* **EXERCISE GOAL**: If a record holds a picture, leave the picture out; return everything else exactly.
□ □ □ □ □
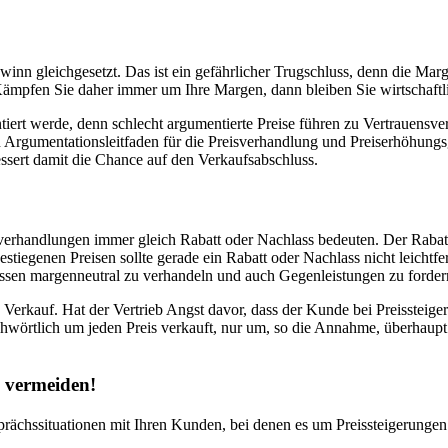
winn gleichgesetzt. Das ist ein gefährlicher Trugschluss, denn die Mar
ämpfen Sie daher immer um Ihre Margen, dann bleiben Sie wirtschaftli
iert werde, denn schlecht argumentierte Preise führen zu Vertrauensve
n Argumentationsleitfaden für die Preisverhandlung und Preiserhöhungsge
ssert damit die Chance auf den Verkaufsabschluss.
isverhandlungen immer gleich Rabatt oder Nachlass bedeuten. Der Rabat
stiegenen Preisen sollte gerade ein Rabatt oder Nachlass nicht leichtfe
issen margenneutral zu verhandeln und auch Gegenleistungen zu forder
n Verkauf. Hat der Vertrieb Angst davor, dass der Kunde bei Preisstei
chwörtlich um jeden Preis verkauft, nur um, so die Annahme, überhaup
n vermeiden!
prächssituationen mit Ihren Kunden, bei denen es um Preissteigerungen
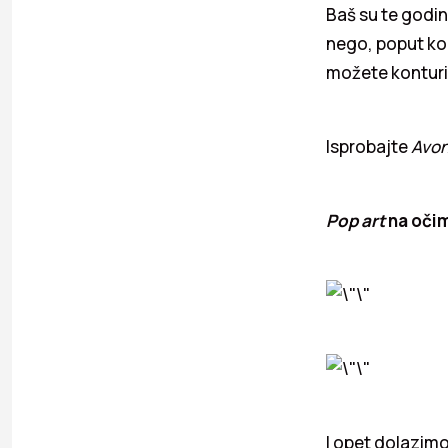
Baš su te godi
nego, poput kon
možete konturis
Isprobajte
Avo
Pop art
na oči
I opet dolazimo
□ □ □ □ □
* **TASK RESULT**:
winn gleichgesetzt. Das ist ein gefährlicher Trugschluss, denn die Mar
ämpfen Sie daher immer um Ihre Margen, dann bleiben Sie wirtschaftli
iert werde, denn schlecht argumentierte Preise führen zu Vertrauensve
n Argumentationsleitfaden für die Preisverhandlung und Preiserhöhungsge
ssert damit die Chance auf den Verkaufsabschluss.
isverhandlungen immer gleich Rabatt oder Nachlass bedeuten. Der Rabat
stiegenen Preisen sollte gerade ein Rabatt oder Nachlass nicht leichtfe
issen margenneutral zu verhandeln und auch Gegenleistungen zu forder
n Verkauf. Hat der Vertrieb Angst davor, dass der Kunde bei Preisstei
chwörtlich um jeden Preis verkauft, nur um, so die Annahme, überhaup
n vermeiden!
prächssituationen mit Ihren Kunden, bei denen es um Preissteigerungen
Baš su te godi
nego, poput kon
možete konturis
Isprobajte
Avo
Pop art
na oči
I opet dolazimo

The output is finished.